Lors d’une de ses rares interviews, Pavel Durov a raconté en avril dernier à Dubaï avoir eu l’idée de lancer une messagerie cryptée après avoir subi de nombreuses pressions des autorités russes à l’époque de VK, un réseau social qu’il a créé dans son pays d’origine avant de le vendre et quitter la Russie en 2014.
Il a dit avoir ensuite essayé de s’installer à Berlin, Londres, Singapour et San Francisco avant d’opter pour Dubaï, dont il a loué l’environnement des affaires et la “neutralité”. “Je pense que nous faisons du bon travail avec Telegram, avec 900 millions d’utilisateurs qui dépasseront probablement le milliard d’utilisateurs mensuels actifs d’ici un an”, a-t-il affirmé.
L’interpellation de Pavel Durov a suscité de nombreuses réactions internationales. “#FreePavel”, a publié sur X (ex-Twitter) le patron de la plate-forme, Elon Musk, avant de publier un nouveau message en français disant “Liberté. Liberté! Liberté?”.
L’ancien candidat indépendant à la présidentielle américaine Robert F. Kennedy Jr, qui vient de se rallier à Donald Trump, a lui affirmé sur X que “la nécessité de protéger la liberté d’expression n’a jamais été aussi urgente”.

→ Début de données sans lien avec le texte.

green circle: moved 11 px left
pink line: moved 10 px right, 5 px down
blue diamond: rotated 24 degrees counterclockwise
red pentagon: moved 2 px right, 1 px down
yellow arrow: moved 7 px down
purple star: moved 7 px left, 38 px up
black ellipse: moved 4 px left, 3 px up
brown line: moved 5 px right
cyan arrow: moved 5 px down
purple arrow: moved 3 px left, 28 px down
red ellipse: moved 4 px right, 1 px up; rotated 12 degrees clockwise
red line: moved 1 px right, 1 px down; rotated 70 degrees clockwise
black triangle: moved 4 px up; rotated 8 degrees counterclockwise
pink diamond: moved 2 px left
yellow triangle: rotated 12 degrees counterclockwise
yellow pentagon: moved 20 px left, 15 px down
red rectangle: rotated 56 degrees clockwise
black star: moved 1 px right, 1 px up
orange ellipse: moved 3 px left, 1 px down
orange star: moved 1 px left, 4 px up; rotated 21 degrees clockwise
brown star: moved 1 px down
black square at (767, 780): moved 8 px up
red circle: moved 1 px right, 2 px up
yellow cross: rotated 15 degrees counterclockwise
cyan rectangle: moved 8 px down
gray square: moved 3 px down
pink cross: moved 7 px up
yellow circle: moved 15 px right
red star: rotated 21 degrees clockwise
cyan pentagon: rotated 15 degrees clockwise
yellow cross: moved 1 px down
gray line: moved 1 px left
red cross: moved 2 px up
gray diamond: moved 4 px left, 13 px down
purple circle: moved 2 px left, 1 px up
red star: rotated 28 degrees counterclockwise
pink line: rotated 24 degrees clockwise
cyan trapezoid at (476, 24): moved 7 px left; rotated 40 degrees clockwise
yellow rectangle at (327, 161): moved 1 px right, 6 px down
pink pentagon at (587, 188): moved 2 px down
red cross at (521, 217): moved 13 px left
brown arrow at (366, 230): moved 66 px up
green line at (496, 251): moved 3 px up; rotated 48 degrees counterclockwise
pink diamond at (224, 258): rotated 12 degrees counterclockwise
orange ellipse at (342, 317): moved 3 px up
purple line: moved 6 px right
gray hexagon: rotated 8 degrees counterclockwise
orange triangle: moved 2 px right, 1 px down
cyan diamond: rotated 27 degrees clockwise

En Russie, où Telegram est un des réseaux sociaux les plus utilisés avec des chaînes pouvant avoir plusieurs centaines de milliers d’abonnés, la porte-parole du ministère des Affaires étrangères Maria Zakharova a affirmé que “l’ambassade de Russie à Paris s’est immédiatement mise au travail, comme il est d’usage” en cas de détention de citoyens russes à l’étranger.
Dans l’émirat du Golfe, Telegram s’est mise à l’abri des règles de modération des États, à l’heure où l’Union européenne comme les États-Unis mettent la pression aux grandes plateformes pour supprimer le contenu illégal.
Avec ses groupes de discussion pouvant accueillir jusqu’à 200 000 personnes, la messagerie est parfois accusée d’augmenter le potentiel viral des fausses informations et la prolifération de contenus haineux, néonazis, pédophiles, complotistes ou terroristes.